Respectfully and carefully evaluating the current team relative to the strategic growth needs of the company over the next several years is a critical early step to take to create value later.  Making sure that the business has the right number of sales people to effectively cover appropriately sized territories, that the CEO is not also acting as the head of sales and the CFO and that the head of IT is more than just a good coder are examples of the kinds of things that we have seen and needed to work with the management team to address.  Having good depth of management with the appropriate experience to execute on a growth plan will be noticed by the next buyer of the company as being valuable and lower risk.

Reduce Concentrations – Many family and management-owned businesses have developed strong positions within specific market niches.  This focus has often been a source for their success.  However, a business that has a significant concentration with its largest customer (or supplier), generates most of its sales from a single product line or that is limited to a narrow geographic territory will be viewed as having higher risk.  This will result in a future buyer discounting the future cash flow stream at a higher rate, leading to a lower valuation.  Finding ways to grow into other customers, add new product lines or expand the business’ geographic reach will help increase valuation.

Enhance Throughput and Capacity – Any steps taken to improve the business’ ability to produce products more efficiently and with sufficient capacity to meet demands for at least 3-5 years of projected growth will be valued by a future buyer.  For example, if a business implements LEAN manufacturing techniques to reduce lead times in production, reduce finished inventory levels and enhance space needs, these benefits can be credibly projected into the future to support improved customer relations, lower working capital needs and lower capital expenditure (or lease) requirements.  All of which will support a case of improved cash flows and a higher value. 

Additionally, addressing pressing and manageable capacity constraints prior to a sale will not only reduce future capital requirements for a future buyer, but also potentially reduce the perceived risk.  For example, adding and successfully commissioning an additional piece of production equipment to expand capacity or reduce bottlenecks will enable a potential buyer to feel more confident in the business’ ability to hit projected financial goals.

Improve Customer Service – Similarly, showing an improving trend for key customer service metrics such as quality, fill rates, lead times and call center wait times,  should not only help a future buyer feel more comfortable accepting a set of projections that continues with those trends but also help ensure that key customers provide the business with strong references to other potential customers and buyers when they call during due diligence.

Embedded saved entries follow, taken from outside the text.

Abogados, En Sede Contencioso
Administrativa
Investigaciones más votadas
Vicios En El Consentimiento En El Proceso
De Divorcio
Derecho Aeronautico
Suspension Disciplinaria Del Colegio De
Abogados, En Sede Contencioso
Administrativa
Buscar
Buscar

Upgrade IT Systems – The thought of tackling an IT system upgrade often terrifies a family business owner.  Making mistakes in implementation or choosing the wrong system can have serious negative impacts on a business.  So, they often leave this project for the next buyer.  While this may help the family owner sleep better at night, it can have a negative impact on value.   However, if an owner can proactively address the IT needs pre-sale, they will incur the costs of implementation, but they may realize some operational benefits from such an upgrade and remove the risk of selling at a slightly lower multiple.

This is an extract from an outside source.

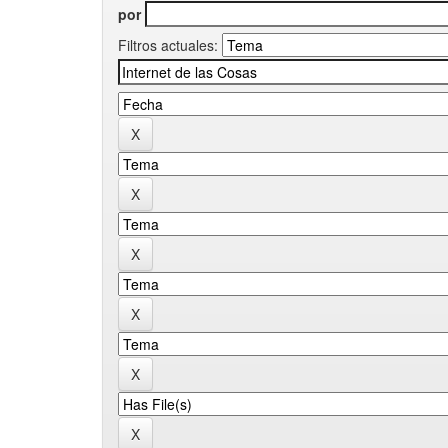
por
Filtros actuales:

Develop Succession Plans – Many family and management-owned companies have been successful in large part due to such things as the skill and leadership traits of their CEO or the capabilities and strong customer relationships that the head of sales has developed.  If these individuals are nearing the end of their careers or wish to move on to a new opportunity after a future sale of the business, the valuation for the company will be enhanced if there is a clear and executable succession plan for them.  If there is no one in the company with a demonstrated track record to take their place when they decide to transition, a buyer will very likely see this as a key business risk and adjust value accordingly or, in some cases, not want to pursue a transaction at all.

There are many things a business owner can do to improve the equity value of their business.  These are some key things that have successfully generated value within our investments in addition to the straightforward improvement of growing sales and profitability.